As Gabe started after her, Sophie stood in his path. “What’s this about?”

If he didn’t want to get his hopes up, he certainly didn’t want to get hers up. Dealing with his own crushing disappointment would be difficult enough. “Just a suspicion I have,” he said.

“Be careful with her,” Sophie whispered. “She is quite fragile.”

“As careful as I’ll be with our own someday.”

“Why did you come to Fairhaven, Uncle Gabriel?” Aurelie asked, keeping her step even with Gabe’s while they trailed after her younger sister who raced through the woodlands as though she was born to it.

He certainly wasn’t about to admit it was to sell the place, especially as he’d decided he couldn’t do any such thing with his newfound relations inhabiting the cottage. “I’m looking in on all of the Northwold holdings. The best way to do that is see everything with my own eyes.”

“Because Uncle Clayton is dying?” she cast him a sidelong glance.

“I’m afraid he is.”

“He saved us, you know?” she said quietly. “Mama cried nearly half the journey to England, so relieved that Uncle Clayton sent someone to free us.”

“I will try my best to take care of you in his absence,” Gabe promised, meaning every word. Had things been different, had his father been a decent man, Augusta would have been raised in England, the daughter of an earl and her life would have been so different. She wouldn’t know her way around a kitchen. She and her children wouldn’t have been marched from Frenchtown to Fort Macon with only the clothes on their backs. And he’d have bet his last farthing, she would still be in the possession of two good eyes and perfect legs.

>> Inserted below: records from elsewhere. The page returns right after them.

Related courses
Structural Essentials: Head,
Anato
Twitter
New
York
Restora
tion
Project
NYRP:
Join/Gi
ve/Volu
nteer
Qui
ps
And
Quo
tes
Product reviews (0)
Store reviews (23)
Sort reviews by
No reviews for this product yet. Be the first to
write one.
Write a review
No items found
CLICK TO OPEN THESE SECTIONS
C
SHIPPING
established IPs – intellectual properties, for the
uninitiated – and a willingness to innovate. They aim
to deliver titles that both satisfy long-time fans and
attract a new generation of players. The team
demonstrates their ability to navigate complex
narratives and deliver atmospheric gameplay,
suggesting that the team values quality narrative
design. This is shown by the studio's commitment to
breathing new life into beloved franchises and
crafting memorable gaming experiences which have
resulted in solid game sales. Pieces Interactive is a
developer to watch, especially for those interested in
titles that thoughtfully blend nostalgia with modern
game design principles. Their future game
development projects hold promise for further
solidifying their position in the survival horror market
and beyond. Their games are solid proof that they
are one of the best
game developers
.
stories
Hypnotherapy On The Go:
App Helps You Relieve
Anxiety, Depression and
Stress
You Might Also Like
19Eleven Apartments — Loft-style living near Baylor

“I’m gathering from your names and your papa’s,” he began, changing the subject, “that he was French.”

“Oui,” Aurelie smiled up at him. “Papa came to America as a boy from Marseille.”

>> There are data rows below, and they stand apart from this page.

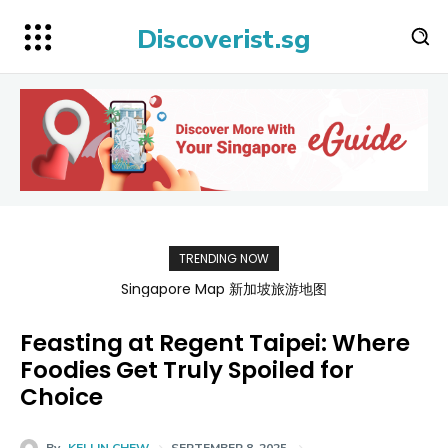
Discoverist.sg
TRENDING NOW
BATAMFAST Ferry Promo Codes for Trips 2026
Feasting at Regent Taipei: Where
Foodies Get Truly Spoiled for
Choice
By
KELLIN CHEW
SEPTEMBER 8, 2025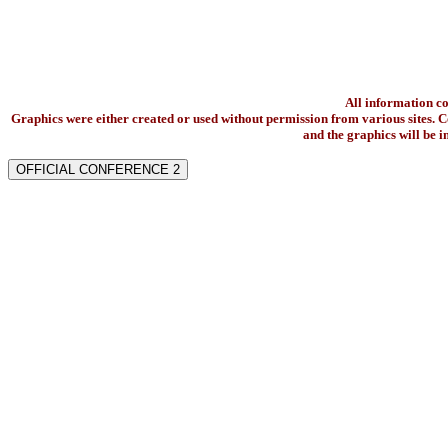
All information c
Graphics were either created or used without permission from various sites. Co
and the graphics will be 
OFFICIAL CONFERENCE 2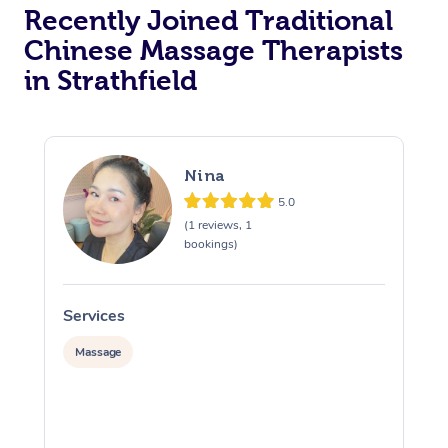
Recently Joined Traditional
Chinese Massage Therapists
in Strathfield
Nina
5.0
(1 reviews, 1
bookings)
Services
S
Massage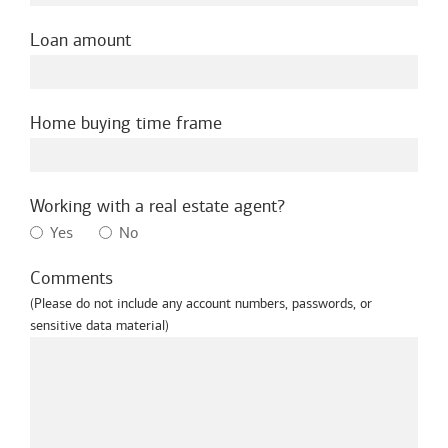
Loan amount
Home buying time frame
Working with a real estate agent?
Yes
No
Comments
(Please do not include any account numbers, passwords, or
sensitive data material)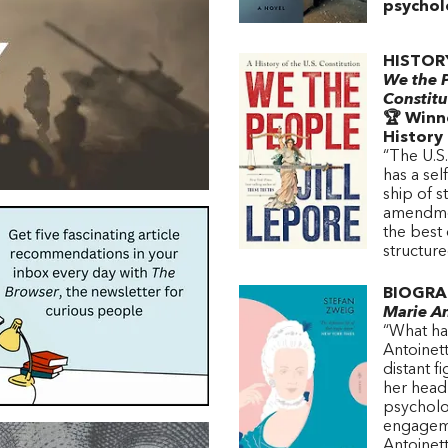
psycholo
HISTOR
We the P
Constitu
🏆 Winne
History
“The U.S.
has a sel
ship of st
amendmen
the best 
structur
BIOGRA
Marie An
“What has
Antoinett
distant f
her head 
psycholog
engageme
Antoinett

Gabe nodded as he listened. “Was he a tradesman or…?”

“Papa and Uncle Charles were both fur traders. We all left the Hudson Bay for the Michigan territory when I was one.”

“When you were one?” Gabe laughed as he shook his head. “Certainly you don’t remember that trip.”

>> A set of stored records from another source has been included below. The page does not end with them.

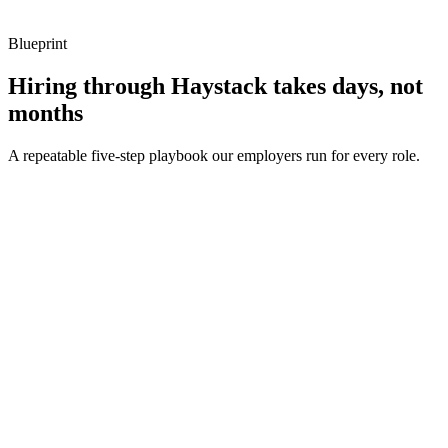
Blueprint
Hiring through Haystack takes days, not
months
A repeatable five-step playbook our employers run for every role.
30-min kick-off
Day 0
Matches in 24h
Day 1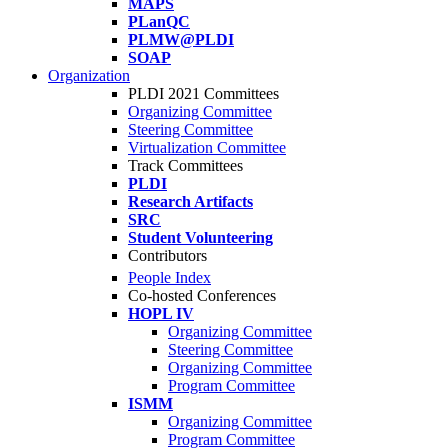
MAPS
PLanQC
PLMW@PLDI
SOAP
Organization
PLDI 2021 Committees
Organizing Committee
Steering Committee
Virtualization Committee
Track Committees
PLDI
Research Artifacts
SRC
Student Volunteering
Contributors
People Index
Co-hosted Conferences
HOPL IV
Organizing Committee
Steering Committee
Organizing Committee
Program Committee
ISMM
Organizing Committee
Program Committee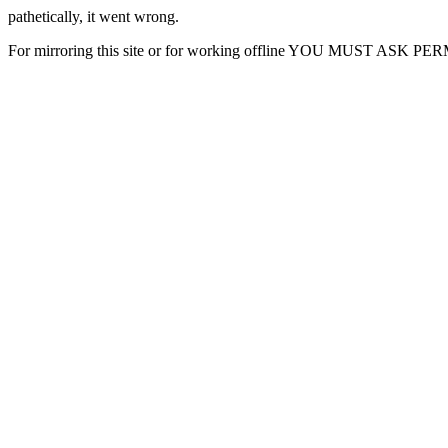
pathetically, it went wrong.
For mirroring this site or for working offline YOU MUST ASK P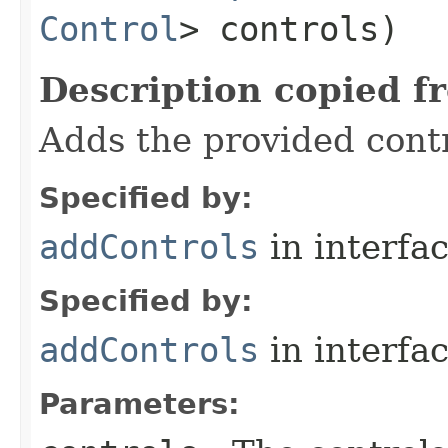
Control
> controls)
Description copied f
Adds the provided contr
Specified by:
addControls
in interfa
Specified by:
addControls
in interfa
Parameters: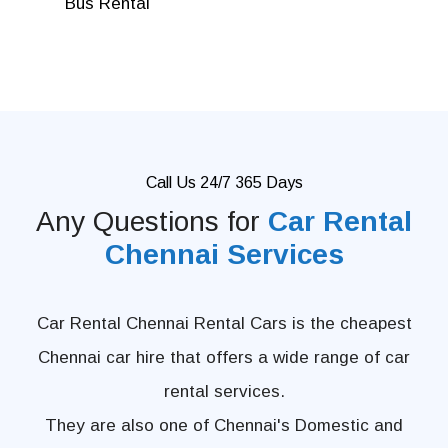
Bus Rental
Call Us 24/7 365 Days
Any Questions for
Car Rental
Chennai Services
Car Rental Chennai Rental Cars is the cheapest
Chennai car hire that offers a wide range of car
rental services.
They are also one of Chennai's Domestic and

“Certainly not,” she agreed. “But my sister Eloise said I cried the entire journey and drove her half-mad.”

“Here!” Ismérie called to them, leaving the path and pushing her way through an opening in the forest.

“What are you looking for, Uncle Gabriel?” Aurelie asked as they increased their pace through the foliage.

“Salvation, Aurelie,” he replied, worried that his hopes were already too high. “Salvation.”

They followed Ismérie a little ways toward a rambling brook and then she stopped by a large oak tree. “I think it was right around here,” she said, bending over to look at the ground.

Gabe stopped beside her and sunk down to his haunches, he ran his fingers over the moss and stones, turning them over and rubbing his thumbs across their faces looking for any sort of trace of silver.

“Any luck?” Aurelie asked, standing behind them.

“Not yet.” Gabe glanced over his shoulder at the girl. “See if you can find any stones that look silvery.”

“Silvery?”

“Or streaked with silver.”

“All right.” His older niece nodded, bent at the waist, and began rummaging through the mossy and muddy ground.

Aurelie had the devil’s own luck. “Like this?” she asked, lifting up the very first stone she touched.

A smoky quartz with a definite streak of silver running through it. Gabe’s pulse began to race as he leaned closer to Aurelie. “That’s it! Thatisit! Let’s see if we can find some more.”